#### Description of the task:
Starting at the top of the entries below, write out each line up to and including the one containing "Ce bloc de compétence". Leave the pictures out.

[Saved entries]
"""

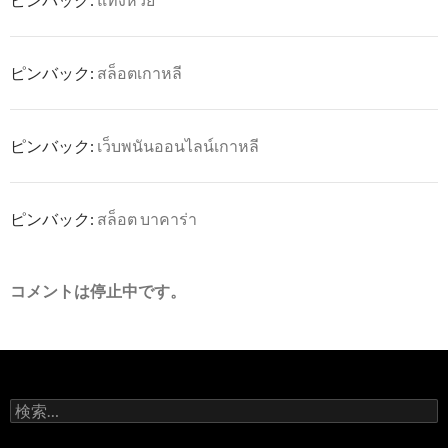
ピンバック:
สล็อตเกาหลี
ピンバック:
เว็บพนันออนไลน์เกาหลี
ピンバック:
สล็อต บาคาร่า
コメントは停止中です。
検
索:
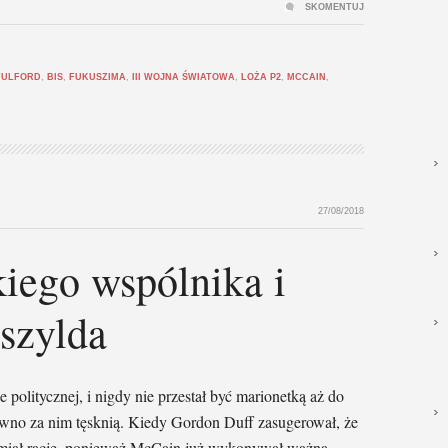
SKOMENTUJ
FULFORD
,
BIS
,
FUKUSZIMA
,
III WOJNA ŚWIATOWA
,
LOŻA P2
,
MCCAIN
,
27/08/2018
kiego wspólnika i
szylda
 politycznej, i nigdy nie przestał być marionetką aż do
ewno za nim tęsknią. Kiedy Gordon Duff zasugerował, że
 miał rację, ponieważ McCain już wykonywał ważną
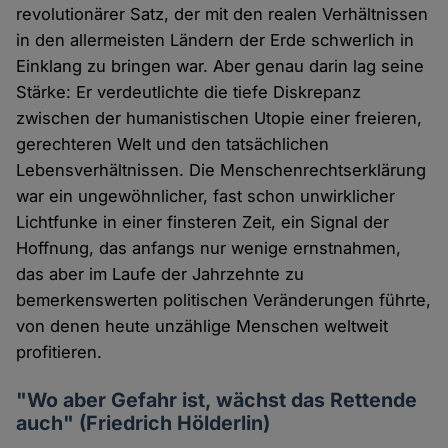
revolutionärer Satz, der mit den realen Verhältnissen
in den allermeisten Ländern der Erde schwerlich in
Einklang zu bringen war. Aber genau darin lag seine
Stärke: Er verdeutlichte die tiefe Diskrepanz
zwischen der humanistischen Utopie einer freieren,
gerechteren Welt und den tatsächlichen
Lebensverhältnissen. Die Menschenrechtserklärung
war ein ungewöhnlicher, fast schon unwirklicher
Lichtfunke in einer finsteren Zeit, ein Signal der
Hoffnung, das anfangs nur wenige ernstnahmen,
das aber im Laufe der Jahrzehnte zu
bemerkenswerten politischen Veränderungen führte,
von denen heute unzählige Menschen weltweit
profitieren.
"Wo aber Gefahr ist, wächst das Rettende
auch" (Friedrich Hölderlin)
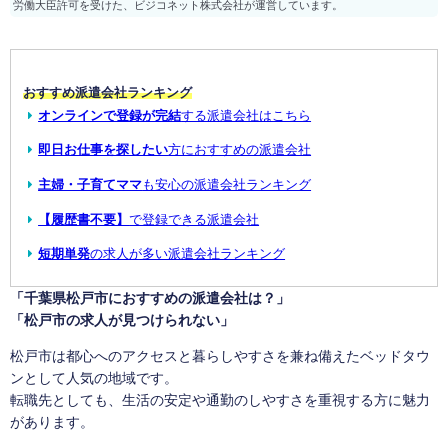
労働大臣許可を受けた、ビジコネット株式会社が運営しています。
おすすめ派遣会社ランキング
オンラインで登録が完結
する派遣会社はこちら
即日お仕事を探したい
方におすすめの派遣会社
主婦・子育てママ
も安心の派遣会社ランキング
【履歴書不要】
で登録できる派遣会社
短期単発
の求人が多い派遣会社ランキング
「千葉県松戸市におすすめの派遣会社は？」
「松戸市の求人が見つけられない」
松戸市は都心へのアクセスと暮らしやすさを兼ね備えたベッドタウ
ンとして人気の地域です。
転職先としても、生活の安定や通勤のしやすさを重視する方に魅力
があります。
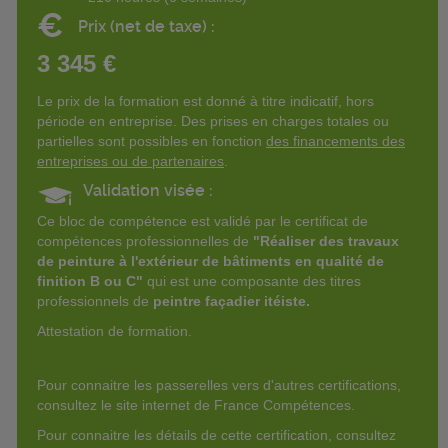
€
Prix (net de taxe) :
3 345 €
Le prix de la formation est donné à titre indicatif, hors
période en entreprise. Des prises en charges totales ou
partielles sont possibles en fonction
des financements des
entreprises ou de partenaires
.
Validation visée :
Ce bloc de compétence est validé par le certificat de
compétences professionnelles de
"Réaliser des travaux
de peinture à l'extérieur de bâtiments en qualité de
finition B ou C"
qui est une composante des titres
professionnels de
peintre façadier itéiste.
Attestation de formation.
Pour connaitre les passerelles vers d'autres certifications,
consultez le site internet de France Compétences.
Pour connaitre les détails de cette certification, consultez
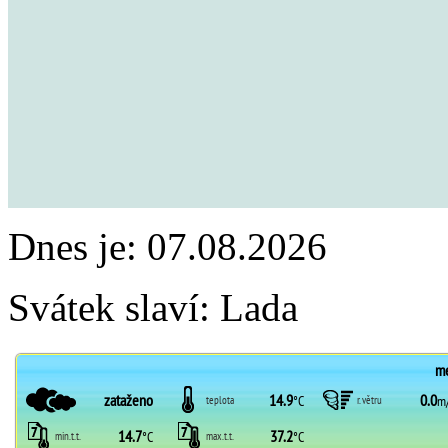
Dnes je:
07.08.2026
Svátek slaví:
Lada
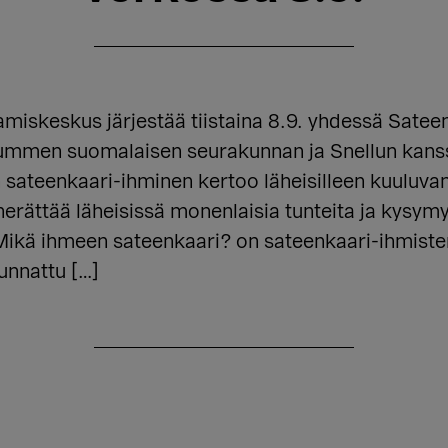
skeskus järjestää tiistaina 8.9. yhdessä Sateen
men suomalaisen seurakunnan ja Snellun kanssa
n sateenkaari-ihminen kertoo läheisilleen kuuluva
rättää läheisissä monenlaisia tunteita ja kysymyk
 Mikä ihmeen sateenkaari? on sateenkaari-ihmist
uunnattu […]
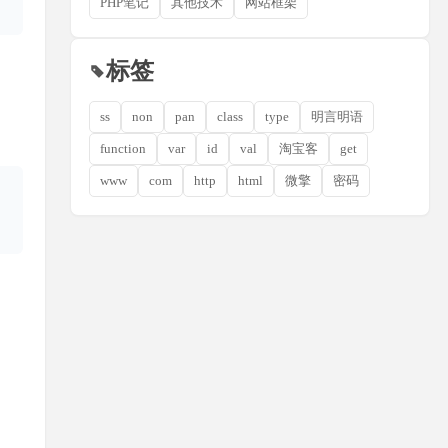
PHP笔记
其他技术
网站框架
标签
ss
non
pan
class
type
明言明语
function
var
id
val
淘宝客
get
www
com
http
html
微擎
密码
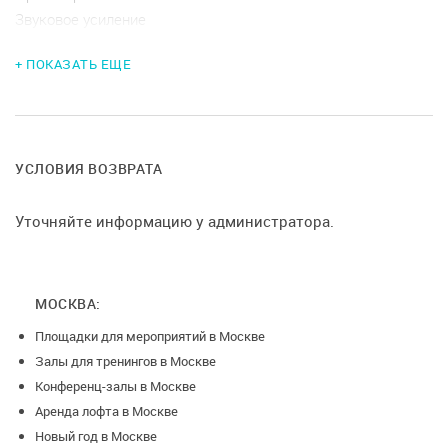
Звуковое усиление
+ ПОКАЗАТЬ ЕЩЕ
УСЛОВИЯ ВОЗВРАТА
Уточняйте информацию у администратора.
МОСКВА:
Площадки для мероприятий в Москве
Залы для тренингов в Москве
Конференц-залы в Москве
Аренда лофта в Москве
Новый год в Москве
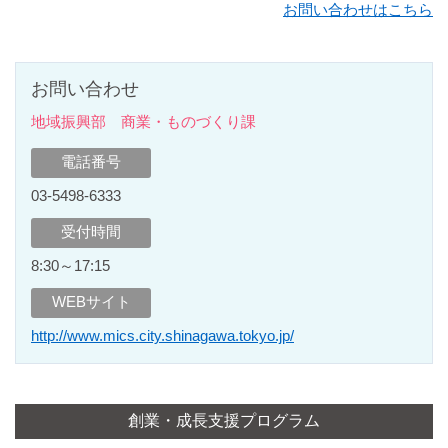
お問い合わせはこちら
お問い合わせ
地域振興部 商業・ものづくり課
電話番号
03-5498-6333
受付時間
8:30～17:15
WEBサイト
http://www.mics.city.shinagawa.tokyo.jp/
創業・成長支援プログラム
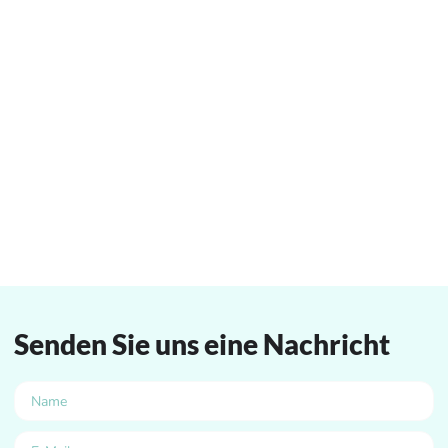
Senden Sie uns eine Nachricht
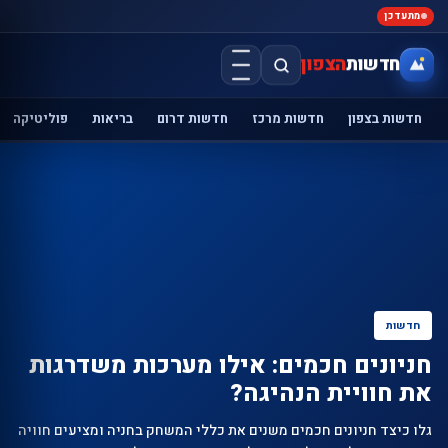
מתעדכן
חדשות
הצפון
חדשות בצפון
חדשות מרכז
חדשות דרום
בריאות
פוליטיקה
חדשות
חניונים חכמים: אילו מערכות משדרגות
את חוויית הנהיגה?
גלו כיצד חניונים חכמים משנים את כללי המשחק בחניה ומציעים חוויה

"""

#### Exercise response:
ピンバック:
สล็อตเกาหลี
ピンバック:
เว็บพนันออนไลน์เกาหลี
ピンバック:
สล็อต บาคาร่า
コメントは停止中です。
検
索:
SKOMENTUJ
FULFORD
,
BIS
,
FUKUSZIMA
,
III WOJNA ŚWIATOWA
,
LOŻA P2
,
MCCAIN
,
27/08/2018
kiego wspólnika i
szylda
 politycznej, i nigdy nie przestał być marionetką aż do
ewno za nim tęsknią. Kiedy Gordon Duff zasugerował, że
 miał rację, ponieważ McCain już wykonywał ważną
revolutionärer Satz, der mit den realen Verhältnissen
in den allermeisten Ländern der Erde schwerlich in
Einklang zu bringen war. Aber genau darin lag seine
Stärke: Er verdeutlichte die tiefe Diskrepanz
zwischen der humanistischen Utopie einer freieren,
gerechteren Welt und den tatsächlichen
Lebensverhältnissen. Die Menschenrechtserklärung
war ein ungewöhnlicher, fast schon unwirklicher
Lichtfunke in einer finsteren Zeit, ein Signal der
Hoffnung, das anfangs nur wenige ernstnahmen,
das aber im Laufe der Jahrzehnte zu
bemerkenswerten politischen Veränderungen führte,
von denen heute unzählige Menschen weltweit
profitieren.
"Wo aber Gefahr ist, wächst das Rettende
auch" (Friedrich Hölderlin)
労働大臣許可を受けた、ビジコネット株式会社が運営しています。
おすすめ派遣会社ランキング
オンラインで登録が完結
する派遣会社はこちら
即日お仕事を探したい
方におすすめの派遣会社
主婦・子育てママ
も安心の派遣会社ランキング
【履歴書不要】
で登録できる派遣会社
短期単発
の求人が多い派遣会社ランキング
「千葉県松戸市におすすめの派遣会社は？」
「松戸市の求人が見つけられない」
松戸市は都心へのアクセスと暮らしやすさを兼ね備えたベッドタウ
ンとして人気の地域です。
転職先としても、生活の安定や通勤のしやすさを重視する方に魅力
があります。
€
Prix (net de taxe) :
3 345 €
Le prix de la formation est donné à titre indicatif, hors
période en entreprise. Des prises en charges totales ou
partielles sont possibles en fonction
des financements des
entreprises ou de partenaires
.
Validation visée :
Ce bloc de compétence est validé par le certificat de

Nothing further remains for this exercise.